> TASK: Repeat the records exactly, minus the pictures.

===== INFORMATION SUPPLIED

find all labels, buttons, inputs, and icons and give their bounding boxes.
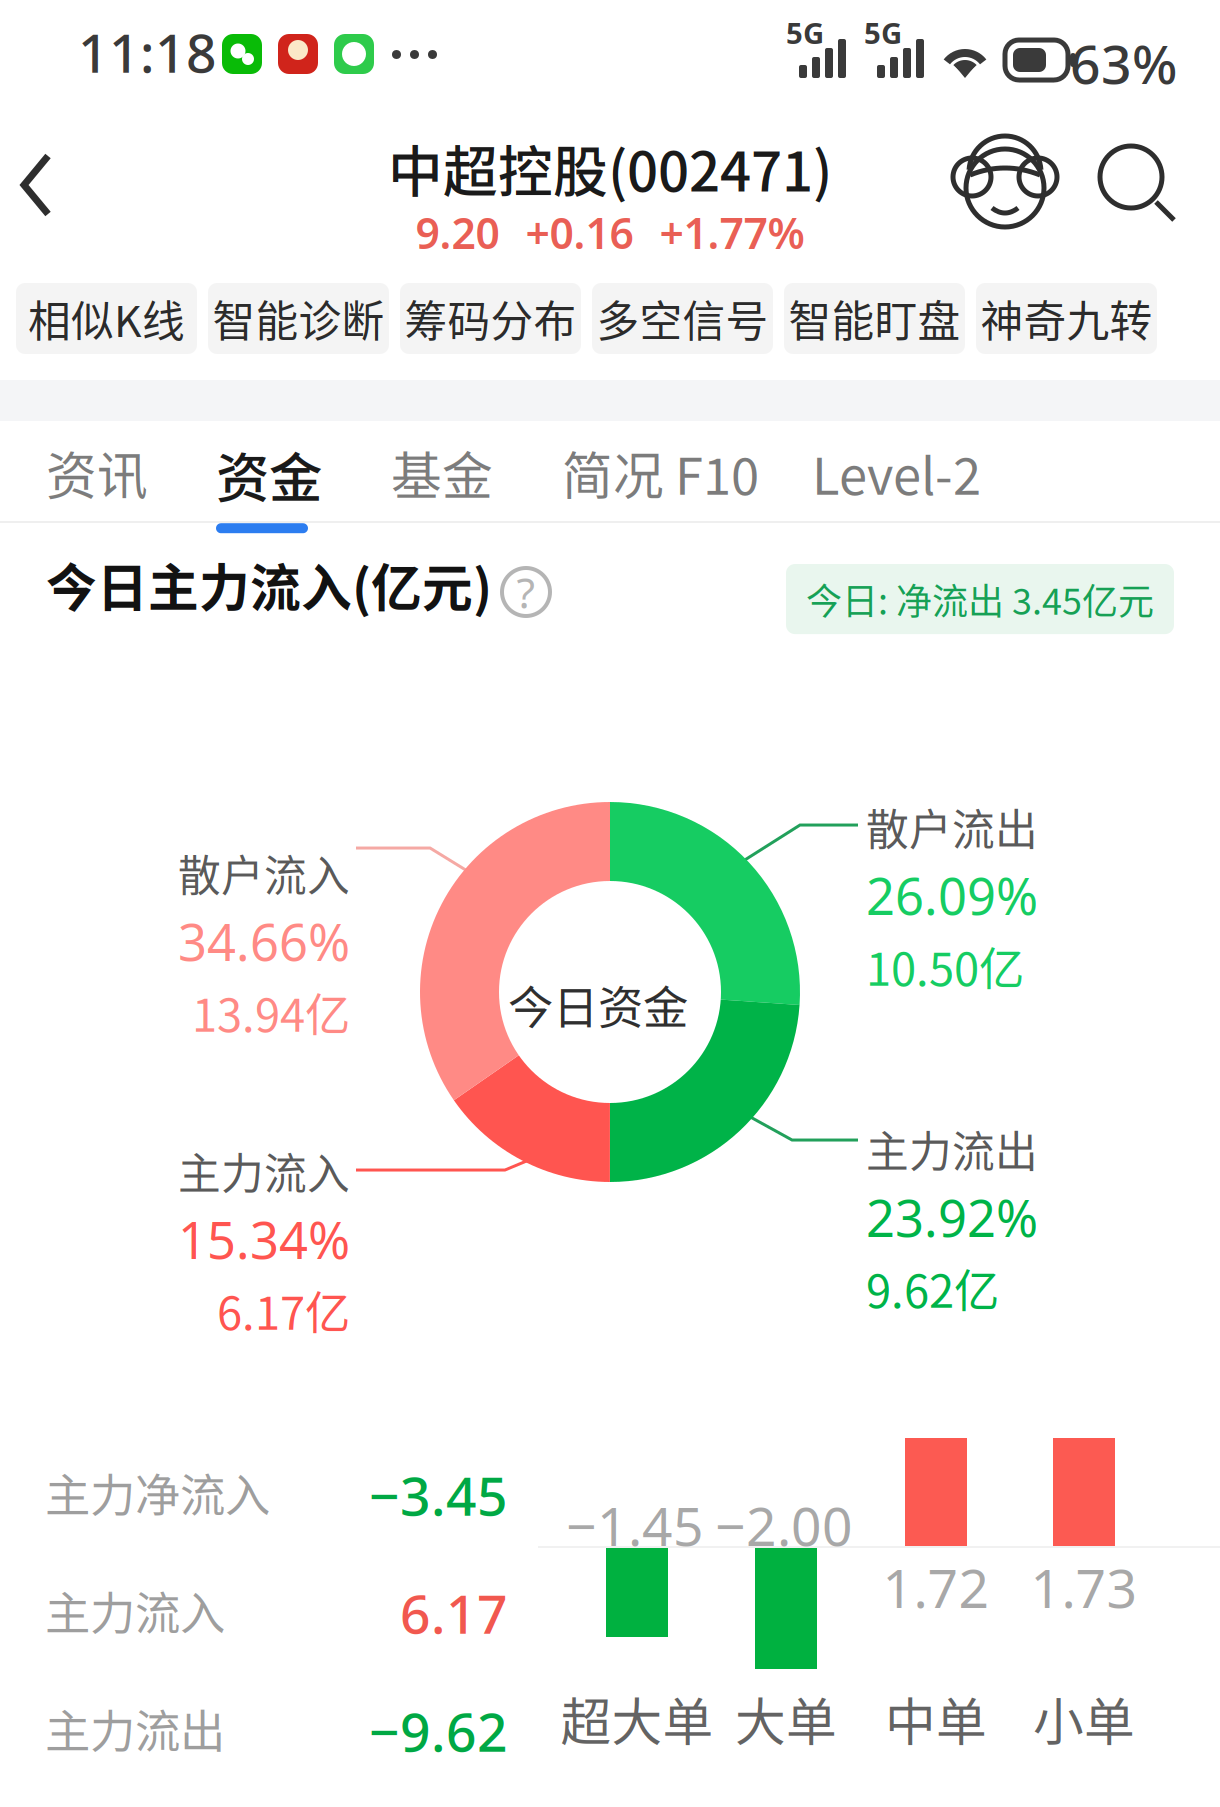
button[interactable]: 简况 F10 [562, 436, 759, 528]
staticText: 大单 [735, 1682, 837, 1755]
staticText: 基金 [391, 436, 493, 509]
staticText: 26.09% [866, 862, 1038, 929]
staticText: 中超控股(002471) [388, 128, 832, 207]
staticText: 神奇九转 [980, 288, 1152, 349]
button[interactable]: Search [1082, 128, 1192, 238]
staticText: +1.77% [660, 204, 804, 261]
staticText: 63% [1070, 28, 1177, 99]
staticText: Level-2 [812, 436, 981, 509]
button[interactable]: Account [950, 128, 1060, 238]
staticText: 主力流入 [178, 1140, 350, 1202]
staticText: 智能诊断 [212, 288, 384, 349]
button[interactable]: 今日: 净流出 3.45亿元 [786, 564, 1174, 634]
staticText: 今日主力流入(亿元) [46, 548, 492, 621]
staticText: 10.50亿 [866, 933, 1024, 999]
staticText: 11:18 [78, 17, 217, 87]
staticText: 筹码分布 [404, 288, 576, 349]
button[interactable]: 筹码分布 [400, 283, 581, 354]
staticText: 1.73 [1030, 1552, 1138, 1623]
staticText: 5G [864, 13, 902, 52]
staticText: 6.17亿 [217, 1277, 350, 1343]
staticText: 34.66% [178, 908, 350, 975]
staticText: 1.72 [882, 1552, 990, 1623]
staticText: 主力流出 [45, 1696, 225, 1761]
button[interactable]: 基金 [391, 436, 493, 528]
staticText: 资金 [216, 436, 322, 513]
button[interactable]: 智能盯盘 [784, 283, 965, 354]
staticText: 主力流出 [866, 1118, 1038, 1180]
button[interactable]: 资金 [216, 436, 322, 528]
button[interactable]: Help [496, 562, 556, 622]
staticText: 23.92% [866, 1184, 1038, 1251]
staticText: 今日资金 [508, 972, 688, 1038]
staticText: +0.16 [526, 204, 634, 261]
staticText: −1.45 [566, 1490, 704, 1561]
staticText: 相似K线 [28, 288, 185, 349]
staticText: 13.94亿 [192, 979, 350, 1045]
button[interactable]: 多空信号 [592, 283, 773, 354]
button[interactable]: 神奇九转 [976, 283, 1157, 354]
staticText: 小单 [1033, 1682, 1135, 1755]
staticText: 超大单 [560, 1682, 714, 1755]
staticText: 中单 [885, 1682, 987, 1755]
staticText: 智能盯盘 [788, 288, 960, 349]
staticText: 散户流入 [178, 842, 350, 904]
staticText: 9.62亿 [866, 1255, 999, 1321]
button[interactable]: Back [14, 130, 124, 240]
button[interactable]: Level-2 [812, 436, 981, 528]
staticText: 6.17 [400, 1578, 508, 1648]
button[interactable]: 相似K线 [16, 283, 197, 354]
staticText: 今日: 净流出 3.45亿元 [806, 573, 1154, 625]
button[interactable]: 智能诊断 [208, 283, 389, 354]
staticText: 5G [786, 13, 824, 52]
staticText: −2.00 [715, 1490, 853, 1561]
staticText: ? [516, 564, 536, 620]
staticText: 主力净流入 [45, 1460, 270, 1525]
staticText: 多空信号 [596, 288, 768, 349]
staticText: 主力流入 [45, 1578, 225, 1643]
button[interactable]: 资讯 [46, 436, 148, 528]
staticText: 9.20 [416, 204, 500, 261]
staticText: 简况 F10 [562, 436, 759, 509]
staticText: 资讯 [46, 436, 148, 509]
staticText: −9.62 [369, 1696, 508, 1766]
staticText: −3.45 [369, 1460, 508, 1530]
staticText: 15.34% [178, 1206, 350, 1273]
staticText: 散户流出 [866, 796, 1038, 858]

==========

> WRITTEN SOLUTION:
find all labels, buttons, inputs, and icons and give their bounding boxes.
button[interactable]: 简况 F10 [562, 436, 759, 528]
staticText: 大单 [735, 1682, 837, 1755]
staticText: 基金 [391, 436, 493, 509]
staticText: 26.09% [866, 862, 1038, 929]
staticText: 中超控股(002471) [388, 128, 832, 207]
staticText: 神奇九转 [980, 288, 1152, 349]
button[interactable]: Search [1082, 128, 1192, 238]
staticText: +1.77% [660, 204, 804, 261]
staticText: 63% [1070, 28, 1177, 99]
staticText: Level-2 [812, 436, 981, 509]
button[interactable]: Account [950, 128, 1060, 238]
staticText: 主力流入 [178, 1140, 350, 1202]
staticText: 智能诊断 [212, 288, 384, 349]
button[interactable]: 今日: 净流出 3.45亿元 [786, 564, 1174, 634]
staticText: 今日主力流入(亿元) [46, 548, 492, 621]
staticText: 10.50亿 [866, 933, 1024, 999]
staticText: 11:18 [78, 17, 217, 87]
staticText: 筹码分布 [404, 288, 576, 349]
button[interactable]: 筹码分布 [400, 283, 581, 354]
staticText: 1.73 [1030, 1552, 1138, 1623]
staticText: 5G [864, 13, 902, 52]
staticText: 6.17亿 [217, 1277, 350, 1343]
staticText: 34.66% [178, 908, 350, 975]
staticText: 1.72 [882, 1552, 990, 1623]
staticText: 主力流出 [45, 1696, 225, 1761]
button[interactable]: 基金 [391, 436, 493, 528]
staticText: 资金 [216, 436, 322, 513]
button[interactable]: 智能盯盘 [784, 283, 965, 354]
staticText: 主力流出 [866, 1118, 1038, 1180]
button[interactable]: 资金 [216, 436, 322, 528]
button[interactable]: Help [496, 562, 556, 622]
staticText: 23.92% [866, 1184, 1038, 1251]
staticText: 今日资金 [508, 972, 688, 1038]
staticText: +0.16 [526, 204, 634, 261]
staticText: −1.45 [566, 1490, 704, 1561]
staticText: 相似K线 [28, 288, 185, 349]
staticText: 13.94亿 [192, 979, 350, 1045]
button[interactable]: 多空信号 [592, 283, 773, 354]
button[interactable]: 神奇九转 [976, 283, 1157, 354]
staticText: 小单 [1033, 1682, 1135, 1755]
staticText: 超大单 [560, 1682, 714, 1755]
staticText: 中单 [885, 1682, 987, 1755]
staticText: 智能盯盘 [788, 288, 960, 349]
staticText: 散户流入 [178, 842, 350, 904]
staticText: 9.62亿 [866, 1255, 999, 1321]
button[interactable]: Back [14, 130, 124, 240]
button[interactable]: Level-2 [812, 436, 981, 528]
staticText: 6.17 [400, 1578, 508, 1648]
button[interactable]: 相似K线 [16, 283, 197, 354]
staticText: 今日: 净流出 3.45亿元 [806, 573, 1154, 625]
button[interactable]: 智能诊断 [208, 283, 389, 354]
staticText: 5G [786, 13, 824, 52]
staticText: −2.00 [715, 1490, 853, 1561]
staticText: ? [516, 564, 536, 620]
staticText: 主力净流入 [45, 1460, 270, 1525]
staticText: 多空信号 [596, 288, 768, 349]
staticText: 主力流入 [45, 1578, 225, 1643]
button[interactable]: 资讯 [46, 436, 148, 528]
staticText: 9.20 [416, 204, 500, 261]
staticText: 简况 F10 [562, 436, 759, 509]
staticText: 资讯 [46, 436, 148, 509]
staticText: −9.62 [369, 1696, 508, 1766]
staticText: −3.45 [369, 1460, 508, 1530]
staticText: 15.34% [178, 1206, 350, 1273]
staticText: 散户流出 [866, 796, 1038, 858]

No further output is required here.